→ Problem: Scan the records below and copy every line that contains the string "Меган".

BEGIN Exercise materials

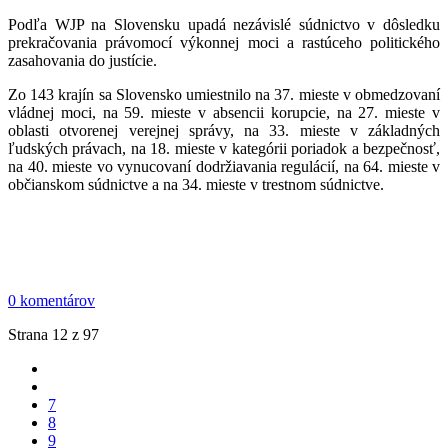
Podľa WJP na Slovensku upadá nezávislé súdnictvo v dôsledku
prekračovania právomocí výkonnej moci a rastúceho politického
zasahovania do justície.
Zo 143 krajín sa Slovensko umiestnilo na 37. mieste v obmedzovaní
vládnej moci, na 59. mieste v absencii korupcie, na 27. mieste v
oblasti otvorenej verejnej správy, na 33. mieste v základných
ľudských právach, na 18. mieste v kategórii poriadok a bezpečnosť,
na 40. mieste vo vynucovaní dodržiavania regulácií, na 64. mieste v
občianskom súdnictve a na 34. mieste v trestnom súdnictve.
0 komentárov
Strana 12 z 97
7
8
9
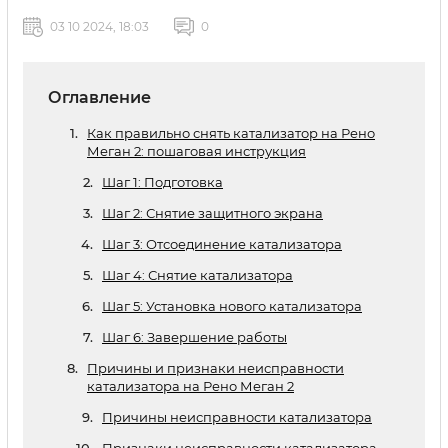
03 10 2024, 18:03
0
Оглавление
Как правильно снять катализатор на Рено
Меган 2: пошаговая инструкция
Шаг 1: Подготовка
Шаг 2: Снятие защитного экрана
Шаг 3: Отсоединение катализатора
Шаг 4: Снятие катализатора
Шаг 5: Установка нового катализатора
Шаг 6: Завершение работы
Причины и признаки неисправности
катализатора на Рено Меган 2
Причины неисправности катализатора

END Exercise materials

→ Response:
Меган 2: пошаговая инструкция
катализатора на Рено Меган 2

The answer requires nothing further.